A startup doesn’t need the same product practices as a scale-up. A platform team doesn’t have the same problems as a consumer-facing team. Different organisations have different cultures, different incentives and different constraints.
Best practice is useful.
Understanding your context is essential.
What discovery is really for
I think discovery is often misunderstood.
For me, discovery isn’t about validating ideas.
It’s about reducing uncertainty.
The goal is to move as much as possible from “we believe” to “we know”.
That means understanding customers deeply enough to separate what they say from what they actually do, and learning enough about the problem that the team can move forward with confidence.
Most delivery problems I’ve seen started long before delivery began.
How I think about strategy
Strategy isn’t about finding the perfect answer.
It’s about making thoughtful trade-offs.
I like Amazon’s idea of two-way and one-way doors.
If a decision is easy to reverse, make it quickly.
If it’s difficult to reverse, spend more time understanding it.
I’ve also found that it’s much easier to compare two options than to point at a single solution and ask, “Is this the right one?”
Good strategy isn’t just about deciding what to do.
It’s also about deciding what not to do, or simply saying, “Not yet.”
Why shipping isn’t the goal
I like shipping.
I just don’t think shipping is the goal.
Shipping creates opportunities to learn.
Learning is what creates progress.
Small changes reduce risk.
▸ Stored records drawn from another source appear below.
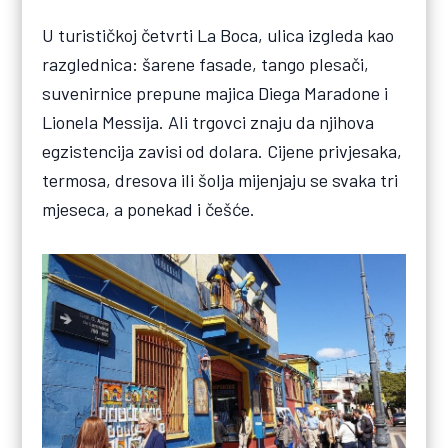
U turističkoj četvrti La Boca, ulica izgleda kao
razglednica: šarene fasade, tango plesači,
suvenirnice prepune majica Diega Maradone i
Lionela Messija. Ali trgovci znaju da njihova
egzistencija zavisi od dolara. Cijene privjesaka,
termosa, dresova ili šolja mijenjaju se svaka tri
mjeseca, a ponekad i češće.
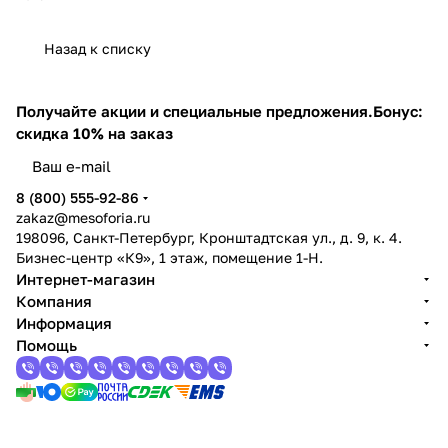
Назад к списку
Получайте акции и специальные предложения.
Бонус:
скидка 10% на заказ
8 (800) 555-92-86
zakaz@mesoforia.ru
198096, Санкт-Петербург, Кронштадтская ул., д. 9, к. 4.
Бизнес-центр «К9», 1 этаж, помещение 1-Н.
Интернет-магазин
Компания
Информация
Помощь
They make it easier to understand what’s happened, easier to recover when something doesn’t go to plan and easier to build confidence over time.
Fast doesn’t have to mean careless.
In my experience, shipping less, more often usually improves quality rather than reducing it.
How I think about AI
AI is changing software development incredibly quickly.
I’m excited by that.
But while it might be easier to build software than it has ever been. That doesn’t mean it’s automatically easier to build the right software.
As building becomes cheaper and faster, deciding what’s worth building becomes more valuable.
The organisations that succeed won’t just be the ones that build the fastest.
They’ll be the ones that understand their customers and make better decisions.
The questions I keep coming back to
When I’m working with a team, you’ll probably hear these questions more than any others.
- What do we know?
- What do we believe?
- What assumptions are we making?
- What would have to be true?
- What do we need to learn next?
- Is this decision reversible?
- Who sees this problem differently?
- How will we know we’ve improved things?
I’ve found that asking better questions is often more valuable than having quicker answers.
What you can expect
If we work together, you can expect curiosity before certainty.
You can expect thoughtful questions.
You can expect Product, Design and Engineering to solve problems together.
You can expect decisions to be explained, trade-offs to be discussed and evidence to matter more than opinion.
Above all, you can expect us to keep learning.